Currently, that is about 91 percent of the working-age population. The remainder, currently about 9 percent, "are a roughly even mixture of the unemployed, those not in the labor force but wanting to work, and those working part-time but wanting full-time hours."

The ZPOP is "currently about 1.5 percentage points below its prerecession level" of around 93 percent. When the ZPOP was at that level, just before the 2008 market crash, the overall unemployment rate was hovering around 4.7 percent. As their chart shows, the ZPOP almost reached 94 percent before the 2001 recession, which ended a period of 4 percent unemployment.

There's a lot of wonkery here, but their conclusion is simple: The economy is in a far better state than it was during the recession at fully utilizing its labor force, but there is still in their words "some way to go."

Mark Thoma at CBS Moneywatch makes the point that even this measure falls short in measuring the true state of the job market. "Just because a worker is employed doesn't mean he or she is doing what they're best at or employed in their most productive occupation," he writes. "If an unemployed engineer takes a job waiting tables to feed the family, that worker will be defined as fully employed, but that worker's potential is hardly fully utilized."

He goes on to write, "Measuring how well workers are matched to jobs is extremely difficult, but it's a consideration worth thinking about when trying to figure out how close the economy is to its potential output."

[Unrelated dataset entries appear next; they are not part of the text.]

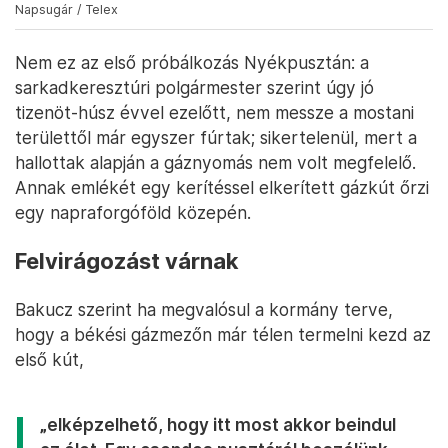
Napsugár / Telex
Nem ez az első próbálkozás Nyékpusztán: a
sarkadkeresztúri polgármester szerint úgy jó
tizenöt-húsz évvel ezelőtt, nem messze a mostani
területtől már egyszer fúrtak; sikertelenül, mert a
hallottak alapján a gáznyomás nem volt megfelelő.
Annak emlékét egy kerítéssel elkerített gázkút őrzi
egy napraforgóföld közepén.
Felvirágozást várnak
Bakucz szerint ha megvalósul a kormány terve,
hogy a békési gázmezőn már télen termelni kezd az
első kút,
„elképzelhető, hogy itt most akkor beindul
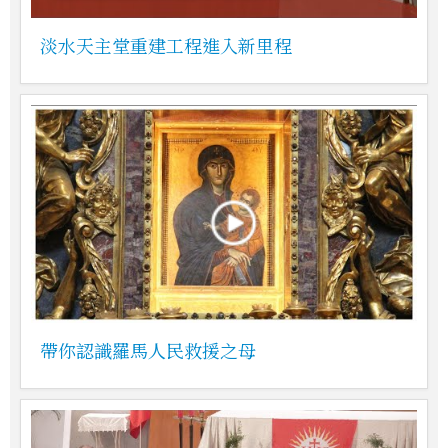
淡水天主堂重建工程進入新里程
帶你認識羅馬人民救援之母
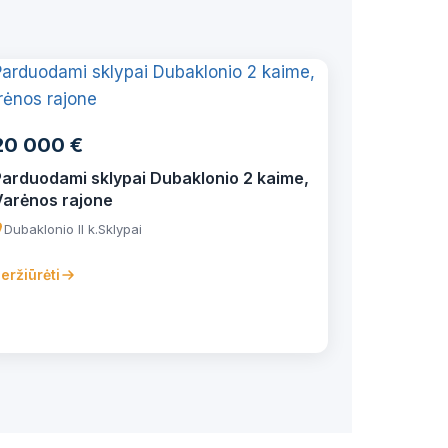
20 000 €
Parduodami sklypai Dubaklonio 2 kaime,
Varėnos rajone
Dubaklonio II k.
Sklypai
eržiūrėti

That's why the best policy would be to ignore the economists and policymakers who look at 5 percent unemployment as a signal to declare that the job market is healthy. Full employment is nothing less than every person who wants a job being able to find a job – especially the kind of job for which they are suited at the wages they deserve. Anything less wastes the potential of millions of people who are on the economy's sidelines – and that reality demands far more of our attention than conjured-up fears of inflation.